Task description -
Look through the listing below for the line with "務体系が多様化する中で「今誰が出社しているかわからない" and the line with "Europa davon hinreissen, s". Copy both, along with every line between them, exactly and with no pictures.

Records to use -
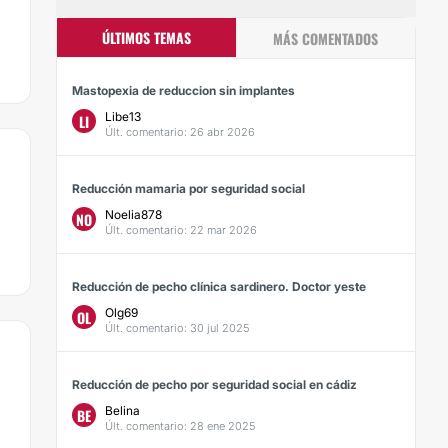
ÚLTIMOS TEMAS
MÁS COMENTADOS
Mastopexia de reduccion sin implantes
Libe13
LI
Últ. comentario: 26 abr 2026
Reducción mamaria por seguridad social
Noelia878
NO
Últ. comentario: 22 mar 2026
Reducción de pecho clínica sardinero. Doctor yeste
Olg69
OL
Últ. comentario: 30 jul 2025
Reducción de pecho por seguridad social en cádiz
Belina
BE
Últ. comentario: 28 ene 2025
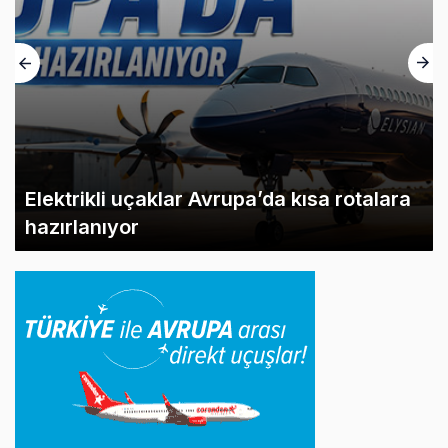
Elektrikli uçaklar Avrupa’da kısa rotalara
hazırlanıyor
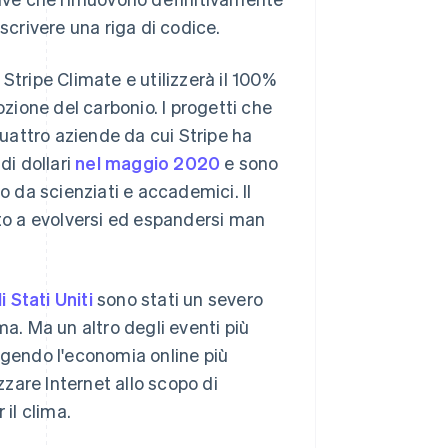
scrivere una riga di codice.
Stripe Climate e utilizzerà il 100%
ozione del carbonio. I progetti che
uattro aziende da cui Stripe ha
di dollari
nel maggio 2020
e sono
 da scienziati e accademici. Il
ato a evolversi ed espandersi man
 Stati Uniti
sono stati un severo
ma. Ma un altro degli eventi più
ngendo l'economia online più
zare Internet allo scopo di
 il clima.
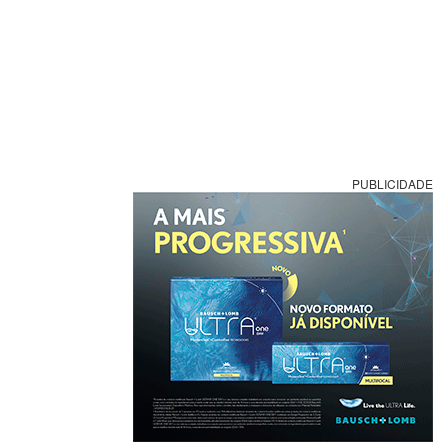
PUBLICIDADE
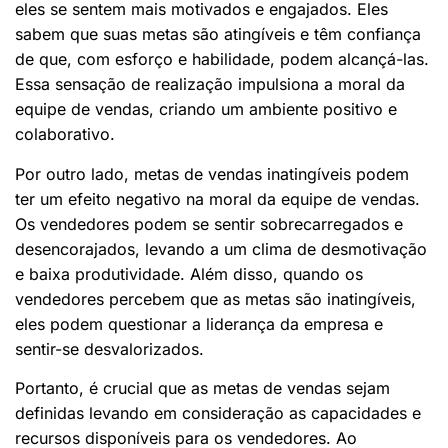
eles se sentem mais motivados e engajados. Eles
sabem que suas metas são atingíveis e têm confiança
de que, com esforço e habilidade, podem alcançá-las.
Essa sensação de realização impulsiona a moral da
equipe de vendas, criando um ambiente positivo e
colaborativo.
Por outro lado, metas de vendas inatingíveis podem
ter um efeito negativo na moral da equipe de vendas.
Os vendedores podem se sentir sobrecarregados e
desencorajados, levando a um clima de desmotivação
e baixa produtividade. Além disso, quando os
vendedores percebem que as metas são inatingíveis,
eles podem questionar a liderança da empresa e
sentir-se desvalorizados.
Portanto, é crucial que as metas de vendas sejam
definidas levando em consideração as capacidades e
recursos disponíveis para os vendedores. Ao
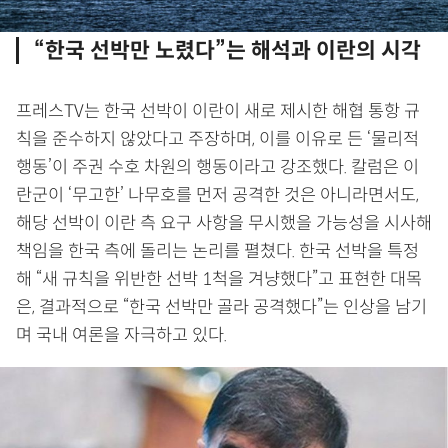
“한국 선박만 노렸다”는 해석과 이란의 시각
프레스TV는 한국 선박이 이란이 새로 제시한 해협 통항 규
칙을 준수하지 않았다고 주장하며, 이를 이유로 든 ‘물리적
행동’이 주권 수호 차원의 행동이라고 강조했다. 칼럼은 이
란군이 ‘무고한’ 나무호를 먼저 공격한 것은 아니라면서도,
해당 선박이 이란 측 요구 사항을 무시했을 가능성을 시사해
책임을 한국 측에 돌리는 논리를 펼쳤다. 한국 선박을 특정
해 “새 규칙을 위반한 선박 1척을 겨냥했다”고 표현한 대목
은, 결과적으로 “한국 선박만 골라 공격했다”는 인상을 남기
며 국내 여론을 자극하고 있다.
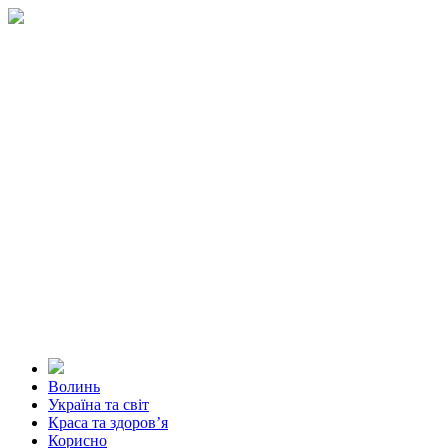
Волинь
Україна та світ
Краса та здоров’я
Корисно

==

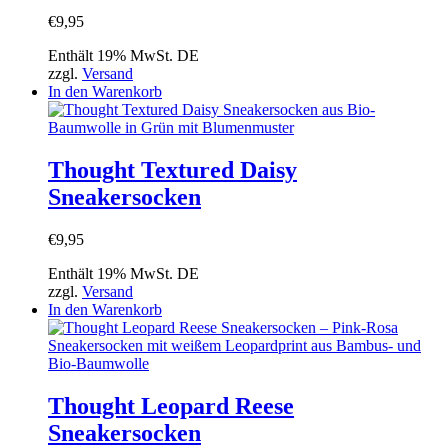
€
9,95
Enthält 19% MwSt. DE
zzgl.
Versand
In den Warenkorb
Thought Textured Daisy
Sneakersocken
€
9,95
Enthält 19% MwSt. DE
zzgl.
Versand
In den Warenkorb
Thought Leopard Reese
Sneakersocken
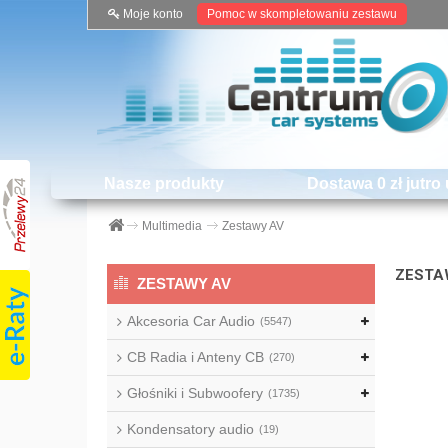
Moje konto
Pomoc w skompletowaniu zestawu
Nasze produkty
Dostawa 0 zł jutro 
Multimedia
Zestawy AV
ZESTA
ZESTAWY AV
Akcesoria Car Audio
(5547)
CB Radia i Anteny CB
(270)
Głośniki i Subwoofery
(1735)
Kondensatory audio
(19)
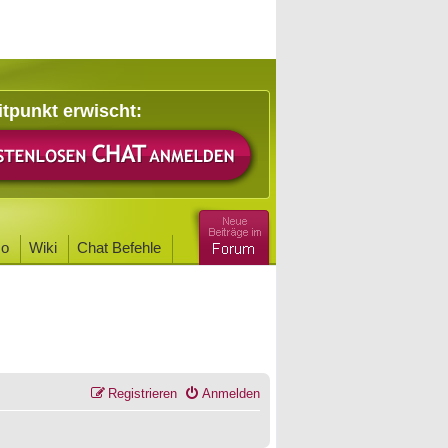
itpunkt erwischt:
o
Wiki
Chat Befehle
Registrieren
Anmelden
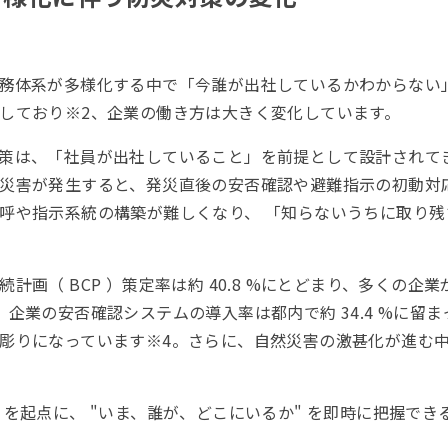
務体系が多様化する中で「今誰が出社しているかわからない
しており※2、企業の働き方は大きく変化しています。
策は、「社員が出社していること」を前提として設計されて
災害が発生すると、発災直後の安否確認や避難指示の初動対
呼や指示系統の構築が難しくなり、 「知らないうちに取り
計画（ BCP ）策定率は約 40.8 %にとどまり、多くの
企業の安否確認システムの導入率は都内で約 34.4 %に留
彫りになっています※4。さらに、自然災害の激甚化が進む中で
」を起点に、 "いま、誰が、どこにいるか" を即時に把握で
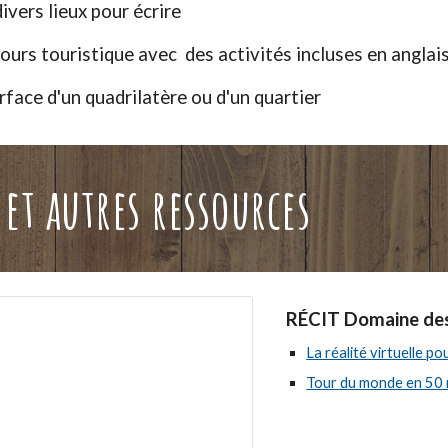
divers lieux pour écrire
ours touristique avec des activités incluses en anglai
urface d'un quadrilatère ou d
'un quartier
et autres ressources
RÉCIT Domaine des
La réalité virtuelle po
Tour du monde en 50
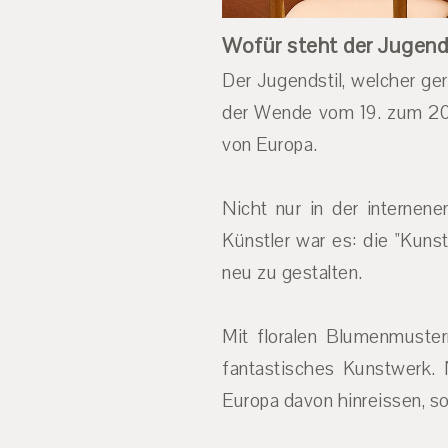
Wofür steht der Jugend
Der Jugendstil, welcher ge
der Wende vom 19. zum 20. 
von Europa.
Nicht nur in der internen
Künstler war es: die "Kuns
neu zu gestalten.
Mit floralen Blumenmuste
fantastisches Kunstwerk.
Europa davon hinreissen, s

* * *

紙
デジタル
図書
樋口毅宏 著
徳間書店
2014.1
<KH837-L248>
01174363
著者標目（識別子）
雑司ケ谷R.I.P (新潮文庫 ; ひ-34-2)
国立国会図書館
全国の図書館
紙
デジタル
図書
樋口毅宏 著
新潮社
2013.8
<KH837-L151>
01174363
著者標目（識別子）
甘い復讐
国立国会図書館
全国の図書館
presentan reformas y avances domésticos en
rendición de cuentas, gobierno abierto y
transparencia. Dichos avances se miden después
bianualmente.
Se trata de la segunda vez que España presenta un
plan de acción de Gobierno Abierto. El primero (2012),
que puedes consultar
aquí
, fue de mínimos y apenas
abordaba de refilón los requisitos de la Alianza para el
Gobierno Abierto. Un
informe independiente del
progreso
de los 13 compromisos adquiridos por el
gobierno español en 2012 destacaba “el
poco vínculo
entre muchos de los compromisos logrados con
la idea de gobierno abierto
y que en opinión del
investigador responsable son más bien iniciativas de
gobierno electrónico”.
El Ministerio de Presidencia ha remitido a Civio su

Task solution -
務体系が多様化する中で「今誰が出社しているかわからない
しており※2、企業の働き方は大きく変化しています。
策は、「社員が出社していること」を前提として設計されて
災害が発生すると、発災直後の安否確認や避難指示の初動対
呼や指示系統の構築が難しくなり、 「知らないうちに取り
計画（ BCP ）策定率は約 40.8 %にとどまり、多くの
企業の安否確認システムの導入率は都内で約 34.4 %に留
彫りになっています※4。さらに、自然災害の激甚化が進む中で
」を起点に、 "いま、誰が、どこにいるか" を即時に把握で
divers lieux pour écrire
ours touristique avec des activités incluses en anglai
urface d'un quadrilatère ou d
'un quartier
et autres ressources
RÉCIT Domaine des
La réalité virtuelle po
Tour du monde en 50
Wofür steht der Jugend
Der Jugendstil, welcher ge
der Wende vom 19. zum 20. 
von Europa.
Nicht nur in der internen
Künstler war es: die "Kuns
neu zu gestalten.
Mit floralen Blumenmuste
fantastisches Kunstwerk.
Europa davon hinreissen, s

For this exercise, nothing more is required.